MONTREAL — In an octagonal chamber at the Musée d’Art Contemporain de Montréal, a spectator in a trance-like state hums Leonard Cohen’s “Hallelujah” as numbers on a digital display leap up to 631. That’s how many people on Earth are streaming Cohen’s version of the secular anthem right now, each represented by a recorded voice humming the song.

In a nearby neighborhood is Bar Suzanne, a new speakeasy named after one of Cohen’s most celebrated muses and songs. The lyrics “takes you down”are written in bold black letters on the stairs — a playful allusion to the song. Olivier Farley, the owner, said he chose the name because “Everyone in Montreal is proud of Leonard Cohen — the French, the English; he is sacred here.”

Then there is the imposing, luridly colorful mural that stretches nine full stories down the side of a building in the Plateau-Mont-Royal neighborhood. Pilgrims come daily to pay homage to the painted portrait of Cohen, staring plaintively from under his signature fedora. A second, even more towering Cohen-inspired mural, can be found in the heart of downtown.

Montreal has a real case of Leonard Cohen mania. More than a year after this poet, novelist and singer-songwriter died at the age of 82, he has become something of an urban prophet here. A new generation is memorizing his lyrics. There is the museum exhibition, “Leonard Cohen: A Crack in Everything,” inspired by his life and work. And Cohen-obsessed residents are making trips to Moishes, a storied steakhouse, to sample his favorite lamb chops.

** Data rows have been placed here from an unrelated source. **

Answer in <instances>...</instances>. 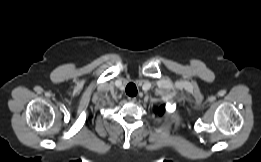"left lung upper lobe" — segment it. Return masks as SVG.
<instances>
[{
    "label": "left lung upper lobe",
    "mask_w": 261,
    "mask_h": 162,
    "mask_svg": "<svg viewBox=\"0 0 261 162\" xmlns=\"http://www.w3.org/2000/svg\"><path fill=\"white\" fill-rule=\"evenodd\" d=\"M155 112H157L159 115H163L165 112V105L160 106Z\"/></svg>",
    "instance_id": "obj_1"
}]
</instances>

In the pantheon of Montreal cultural figures, the soulful, self-effacing singer occupies exalted space. But befitting a deeply spiritual man whose art was nourished by Judaism, Catholicism and Buddhism, Cohen attracts a form of devotion here that can border on the messianic.

Gideon Zelermyer, the cantor of Shaar Hashomayim synagogue here, where Cohen once celebrated his bar mitzvah, said the liturgical melodies of his upbringing had brought Cohen solace as he was suffering from cancer. He was buried in the synagogue’s cemetery next to three generations of his family. “Cohen’s grave always has footsteps leading to it, no matter how high the snow,” Mr. Zelermyer said.

Cohen, he added, embodied his native city, its multiple cultural identities, the poetry of its potholes and imperfections. “What Bruce Springsteen is to New Jersey as a prophetic voice, Cohen is to Montreal,” he said. “His lyrics are not ‘Baby, baby.’ They are deeply profound.”

“The reverence for Cohen has become a fully fledged civic mania,” said Andrew McClelland, a.k.a. Li’l Andy, a 35-year-old, 6-foot-4 country singer who on a recent Thursday night led a group of singers through all the tracks of “The Future” (1992), one of Cohen’s most poignant and cerebral albums. The audience of aging hippies and twentysomething hipsters in the sold-out Gesù concert hall, listened rapturously to the performance, including a Motown-infused version of “Closing Time.”